Redis is an excellent key/value cache that is used across many of Shokunin's customers. While redis is an great piece of software it is often difficult to obtain information about actually running it in production from an operational perspective. This article aims to discuss the necessary steps that ops teams should take before running redis in a production environment.
Receive Packet Steering (RPS) / CPU Preferences
Redis is mostly single threaded application. To ensure that redis is not running on the same CPU as those handling any network traffic, it is highly recommended that RPS is enabled.
To enable RPS on CPUs 0-1:
echo '3' > /sys/class/net/eth1/queues/rx-0/rps_cpus
Redhat has a detailed guide on RPS.
To set the CPU affinity for redis to CPUs 2-8
# config is set to write pid to /var/run/redis.pid $ taskset -pc 2-8 `cat /var/run/redis.pid` pid 8946's current affinity list: 0-8 pid 8946's new affinity list: 2-8
Below is an example of the performance boost from a stock compile on a temporary host
|RPS Status||Get Operations/second||Set Operations/second|
Tuning the kernel network stack
To ensure that redis handles the large number of connections in a high performance environment tuning the following kernel parameters is recommended.
vm.swappiness=0 # turn off swapping net.ipv4.tcp_sack=1 # enable selective acknowledgements net.ipv4.tcp_timestamps=1 # needed for selective acknowledgements net.ipv4.tcp_window_scaling=1 # scale the network window net.ipv4.tcp_congestion_control=cubic # better congestion algorythm net.ipv4.tcp_syncookies=1 # enable syn cookied net.ipv4.tcp_tw_recycle=1 # recycle sockets quickly net.ipv4.tcp_max_syn_backlog=NUMBER # backlog setting net.core.somaxconn=NUMBER # up the number of connections per port net.core.rmem_max=NUMBER # up the receive buffer size net.core.wmem_max=NUMBER # up the buffer size for all connections
Tuning the kernel memory
Under high performance conditions we noticed the occasional blip in performance due to memory allocation.

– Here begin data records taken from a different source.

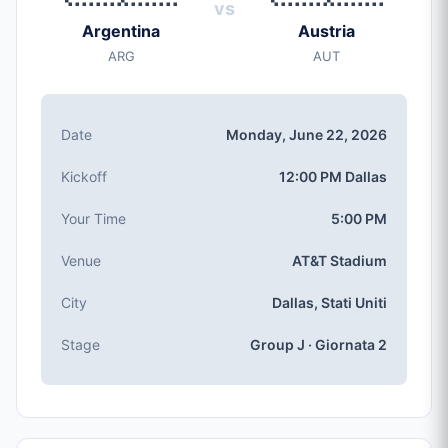
vs
Monday, Jun 22, 2026
Argentina
Austria
Calcio d'inizio
ARG
AUT
12:00 PM (Dallas local time)
Stadio
AT&T Stadium
(capienza: 80,000)
Date
Monday, June 22, 2026
Città
Dallas, Stati Uniti
Kickoff
12:00 PM Dallas
Competizione
Girone J
, Giornata 2
Your Time
5:00 PM
Numero partita
Venue
AT&T Stadium
#43 of 104
Squadre Girone J
City
Dallas, Stati Uniti
Argentina, Austria, Algeria, Giordania
Stage
Group J · Giornata 2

It turns out this was a known issue with transparent hugepages.
echo 'never' > /sys/kernel/mm/transparent_hugepage/enabled
Set file descriptor limits for the redis user
If you have not set the correct number of file descriptors for the redis user, you may see the following log lines:
 13 Nov 07:24:14.514 # You requested maxclients of 10000 requiring at least 10032 max file descriptors.  13 Nov 07:24:14.514 # Redis can't set maximum open files to 10032 because of OS error: Operation not permitted.  13 Nov 07:24:14.514 # Current maximum open files is 1024. maxclients has been reduced to 4064 to compensate for low ulimit. If you need higher maxclients increase 'ulimit -n'.
Disable saving redis to disk in redis.conf
Redis will attempt to persist the data to disk. While redis forks for this process, it still slows everything down.
Comment out the lines that start with save
#save 900 1 #save 300 10 #save 60 10000
If you need to persist the data, run a slave and use that to persist data as it will cause less of a slowdown.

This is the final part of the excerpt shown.